A Dataset is a conjunction of AcousticSurveys to be studied together. The output is always in a structured folder.

📁 output_folder
└─ 📁 deployments/: contains one netcdf file per deployment processed
└─ 📁 detections/: contains the output of the detectors (if applicable)
└─ 📁 img/: contains graphs created (if applicable)
    ├─ 📁 data_overview/: general plots
    ├─ 📁 features_analysis/: stats from the features
    ├─ 📁 temporal_features/: graphs in time domain of the features
    └─ 📁 spatial_features/: spatial plots (in a map) of the features

To create a dataset, run:

import pathlib

import pyhydrophone as pyhy
import pypam

# Acoustic Data
summary_path = pathlib.Path('./data_summary_example.csv')
include_dirs = False

# Output folder
output_folder = summary_path.parent.joinpath('data_exploration')

# Hydrophone Setup
# If Vpp is 2.0 then it means the wav is -1 to 1 directly related to V
model = 'ST300HF'
name = 'SoundTrap'
serial_number = 67416073
soundtrap = pyhy.soundtrap.SoundTrap(name=name, model=model, serial_number=serial_number)

bk_model = 'Nexus'
bk_name = 'B&K'
preamp_gain = -170
bk_Vpp = 2.0
bk = pyhy.BruelKjaer(name=bk_name, model=bk_model, preamp_gain=preamp_gain, Vpp=bk_Vpp, serial_number=1,
                     type_signal='ref')

upam_model = 'uPam'
upam_name = 'Seiche'
upam_serial_number = 'SM7213'
upam_sensitivity = -196.0
upam_preamp_gain = 0.0
upam_Vpp = 20.0
upam = pyhy.uPam(name=upam_name, model=upam_name, serial_number=upam_serial_number, sensitivity=upam_sensitivity,
                 preamp_gain=upam_preamp_gain, Vpp=upam_Vpp)

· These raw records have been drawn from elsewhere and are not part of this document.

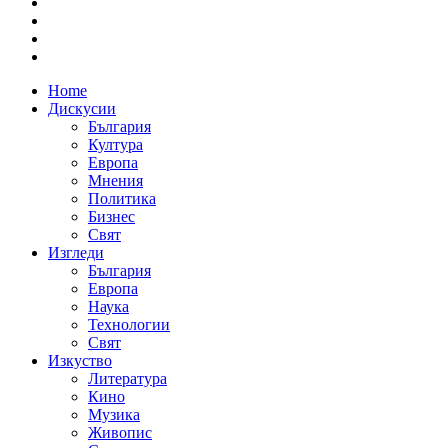
Home
Дискусии
България
Култура
Европа
Мнения
Политика
Бизнес
Свят
Изгледи
България
Европа
Наука
Технологии
Свят
Изкуство
Литература
Кино
Музика
Живопис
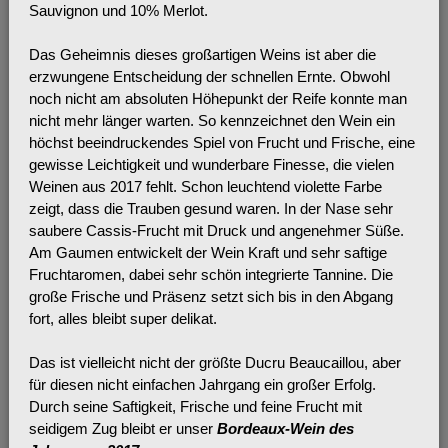
Sauvignon und 10% Merlot.
Das Geheimnis dieses großartigen Weins ist aber die
erzwungene Entscheidung der schnellen Ernte. Obwohl
noch nicht am absoluten Höhepunkt der Reife konnte man
nicht mehr länger warten. So kennzeichnet den Wein ein
höchst beeindruckendes Spiel von Frucht und Frische, eine
gewisse Leichtigkeit und wunderbare Finesse, die vielen
Weinen aus 2017 fehlt. Schon leuchtend violette Farbe
zeigt, dass die Trauben gesund waren. In der Nase sehr
saubere Cassis-Frucht mit Druck und angenehmer Süße.
Am Gaumen entwickelt der Wein Kraft und sehr saftige
Fruchtaromen, dabei sehr schön integrierte Tannine. Die
große Frische und Präsenz setzt sich bis in den Abgang
fort, alles bleibt super delikat.
Das ist vielleicht nicht der größte Ducru Beaucaillou, aber
für diesen nicht einfachen Jahrgang ein großer Erfolg.
Durch seine Saftigkeit, Frische und feine Frucht mit
seidigem Zug bleibt er unser
Bordeaux-Wein des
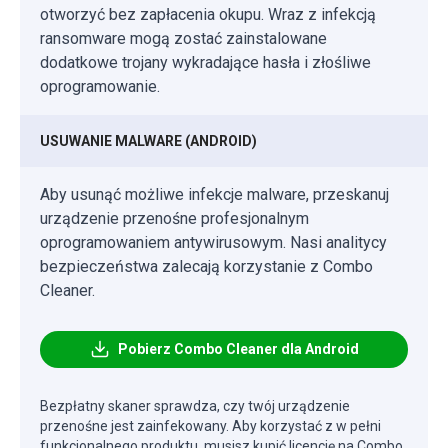
otworzyć bez zapłacenia okupu. Wraz z infekcją
ransomware mogą zostać zainstalowane
dodatkowe trojany wykradające hasła i złośliwe
oprogramowanie.
USUWANIE MALWARE (ANDROID)
Aby usunąć możliwe infekcje malware, przeskanuj
urządzenie przenośne profesjonalnym
oprogramowaniem antywirusowym. Nasi analitycy
bezpieczeństwa zalecają korzystanie z Combo
Cleaner.
Pobierz Combo Cleaner dla Android
Bezpłatny skaner sprawdza, czy twój urządzenie
przenośne jest zainfekowany. Aby korzystać z w pełni
funkcjonalnego produktu, musisz kupić licencję na Combo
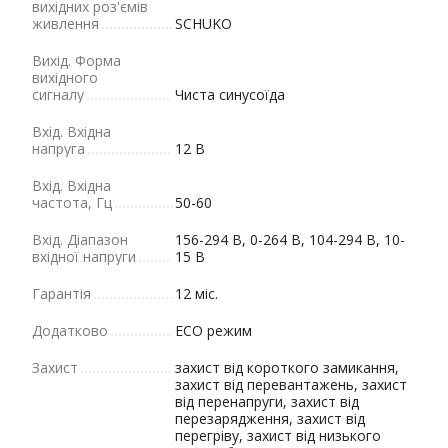
вихідних роз'ємів
живлення
SCHUKO
Вихід. Форма
вихідного
сигналу
Чиста синусоїда
Вхід. Вхідна
напруга
12 В
Вхід. Вхідна
частота, Гц
50-60
Вхід. Діапазон
156-294 В, 0-264 В, 104-294 В, 10-
вхідної напруги
15 В
Гарантія
12 міс.
Додатково
ECO режим
Захист
захист від короткого замикання,
захист від перевантажень, захист
від перенапруги, захист від
перезарядження, захист від
перегріву, захист від низького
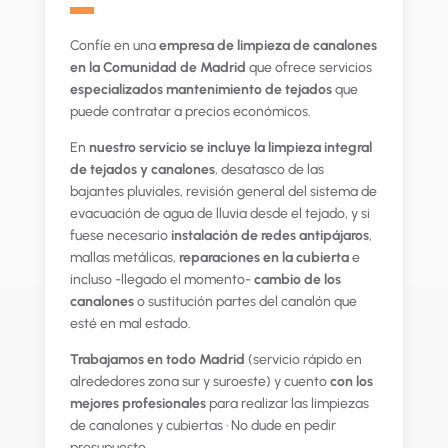
▬
Confíe en una
empresa de limpieza de canalones
en la Comunidad de Madrid
que ofrece servicios
especializados mantenimiento de tejados
que
puede contratar a precios económicos.
En
nuestro servicio se incluye la limpieza integral
de tejados y canalones
, desatasco de las
bajantes pluviales, revisión general del sistema de
evacuación de agua de lluvia desde el tejado, y si
fuese necesario
instalación de redes antipájaros
,
mallas metálicas,
reparaciones en la cubierta
e
incluso -llegado el momento-
cambio de los
canalones
o sustitución partes del canalón que
esté en mal estado.
Trabajamos en todo Madrid
(servicio rápido en
alrededores zona sur y suroeste) y cuento
con los
mejores profesionales
para realizar las limpiezas
de canalones y cubiertas · No dude en pedir
presupuesto.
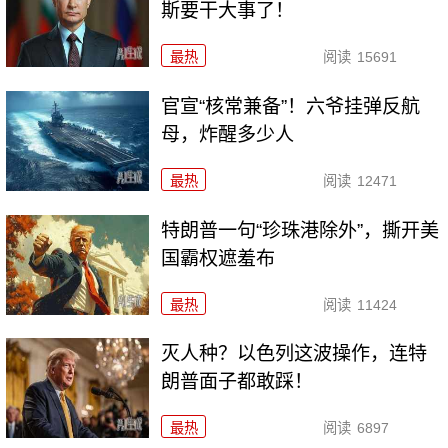
斯要干大事了！
最热
阅读
15691
官宣“核常兼备”！六爷挂弹反航
母，炸醒多少人
最热
阅读
12471
特朗普一句“珍珠港除外”，撕开美
国霸权遮羞布
最热
阅读
11424
灭人种？以色列这波操作，连特
朗普面子都敢踩！
最热
阅读
6897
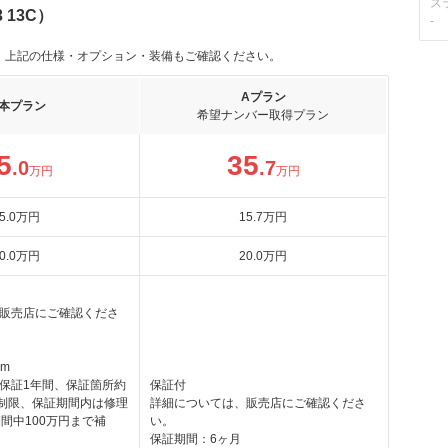
ス
 13C）
-
。上記の仕様・オプション・装備もご確認ください。
Aプラン
本プラン
希望ナンバー取得プラン
5
35
.0
.7
万円
万円
5
.0
万円
15
.7
万円
0
.0
万円
20
.0
万円
販売店にご確認くださ
km
保証1年間、保証箇所約
保証付
無制限、保証期間内は修理
詳細については、販売店にご確認くださ
間中100万円まで補
い。
保証期間：6ヶ月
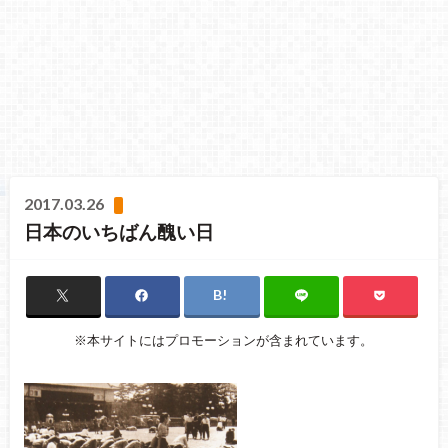
2017.03.26
日本のいちばん醜い日
※本サイトにはプロモーションが含まれています。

instruments = {'SoundTrap': soundtrap, 'uPam': upam, 'B&K': bk}

# SURVEY PARAMETERS
nfft = 4096
fft_overlap = 0.5
binsize = 60.0
bin_overlap = 0.0
overlap = 0.5
dc_subtract = False
band_lf = [50, 500]
band_list = [band_lf]
temporal_features = ['rms', 'sel', 'aci']
frequency_features = ['third_octaves_levels']

# Create the dataset object
ds = pypam.dataset.DataSet(summary_path, output_folder, instruments, temporal_features=temporal_features,
                           frequency_features=frequency_features, bands_list=band_list, binsize=binsize,
                           bin_overlap=bin_overlap, nfft=nfft, fft_overlap=fft_overlap, dc_subtract=dc_subtract)

# Call the dataset creation. Will create the files in the corresponding folder
ds()

To produce plots¶

There are functions to plot compute and plot in one-go, such as:

h_db = 1
percentiles = [1, 10, 50, 90, 95]
min_val = 60
max_val = 140

# ASA defined before
asa.plot_spd(db=True, h=h_db, percentiles=percentiles, min_val=min_val, max_val=max_val)

But there is also the module plots, which allows to pass the saved *.nc files to produce plots.